# SASLM Data Preparation Pipeline

This notebook implements the data extraction pipeline for the Sri Aurobindo Small Language Model (SASLM).
It uses Tesseract OCR with the `script/Latin` model to accurately capture Romanized Sanskrit diacritics.

In [None]:
# Install dependencies (Run this if on Colab)
!sudo apt-get install tesseract-ocr tesseract-ocr-script-latn poppler-utils
!pip install pytesseract pdf2image tqdm

In [None]:
import os
import glob
import logging
from concurrent.futures import ThreadPoolExecutor
import pytesseract
from pdf2image import convert_from_path
from tqdm.auto import tqdm

# Settings
RAW_DATA_DIR = "raw_data" # Path to folder containing PDFs
OUTPUT_DIR = "processed_text"
DPI = 300
LANG = 'script/Latin'
HEADER_CUTOFF_PERCENT = 0.08
FOOTER_CUTOFF_PERCENT = 0.08

if not os.path.exists(OUTPUT_DIR):
    os.makedirs(OUTPUT_DIR)

In [None]:
def clean_ocr_text(text):
    if not text: return ""
    lines = text.split('\n')
    cleaned_lines = []
    for line in lines:
        s = line.strip()
        if not s:
            continue
        # Remove standalone page numbers
        if s.isdigit() and len(s) < 4:
            continue
        cleaned_lines.append(line)
    return "\n".join(cleaned_lines)

def process_pdf(pdf_path):
    filename = os.path.basename(pdf_path)
    item_name = os.path.splitext(filename)[0]
    output_path = os.path.join(OUTPUT_DIR, f"{item_name}.txt")
    
    if os.path.exists(output_path):
        print(f"Skipping {filename}, already processed.")
        return
    
    print(f"Processing {filename}...")
    try:
        # For Colab/Notebook, strict page iteration to show progress on single file
        # We'll rely on pdf2image convert_from_path generator if available, or chunking
        # Simple chunking logic to avoid RAM explosion
        full_text = []
        # Lazy way: let pdf2image handle it. For 600 pages, it might use 2GB RAM.
        # If strictly confined resources, use chunking.
        images = convert_from_path(pdf_path, dpi=DPI)
        
        for img in tqdm(images, desc=f"Pages in {filename}"):
            w, h = img.size
            top = int(h * HEADER_CUTOFF_PERCENT)
            bottom = int(h * (1 - FOOTER_CUTOFF_PERCENT))
            cropped_img = img.crop((0, top, w, bottom))
            
            text = pytesseract.image_to_string(cropped_img, lang=LANG)
            full_text.append(clean_ocr_text(text))
            
        with open(output_path, "w", encoding="utf-8") as f:
            f.write("\n\n".join(full_text))
            
    except Exception as e:
        print(f"Error processing {filename}: {e}")

In [None]:
# Run
pdf_files = glob.glob(os.path.join(RAW_DATA_DIR, "*.pdf"))
print(f"Found {len(pdf_files)} PDFs.")

# For notebook, sequential is better to see progress bars
for p in pdf_files:
    process_pdf(p)

In [None]:
from tokenizers import Tokenizer, models, pre_tokenizers, decoders, trainers, processors
import glob
import os
import logging

# Configure logging
logging.basicConfig(level=logging.INFO, format='%(asctime)s - %(levelname)s - %(message)s')
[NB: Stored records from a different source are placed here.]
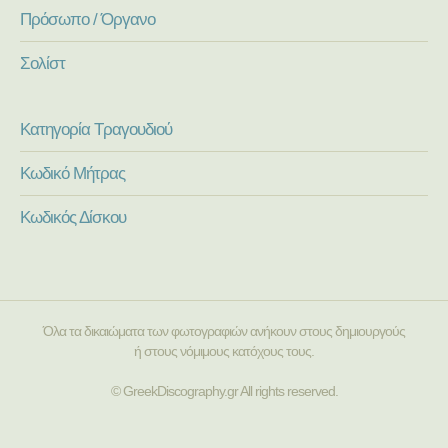
Πρόσωπο / Όργανο
Σολίστ
Κατηγορία Τραγουδιού
Κωδικό Μήτρας
Κωδικός Δίσκου
Όλα τα δικαιώματα των φωτογραφιών ανήκουν στους δημιουργούς
ή στους νόμιμους κατόχους τους.
© GreekDiscography.gr All rights reserved.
def train_tokenizer(vocab_size=30000):
    """
    Trains a BPE tokenizer on the .txt files in processed_text/.
    """
    files = glob.glob("processed_text/*.txt")
    if not files:
        logging.error("No text files found in processed_text/. Run extraction pipeline first.")
        return

    logging.info(f"Found {len(files)} files to train on.")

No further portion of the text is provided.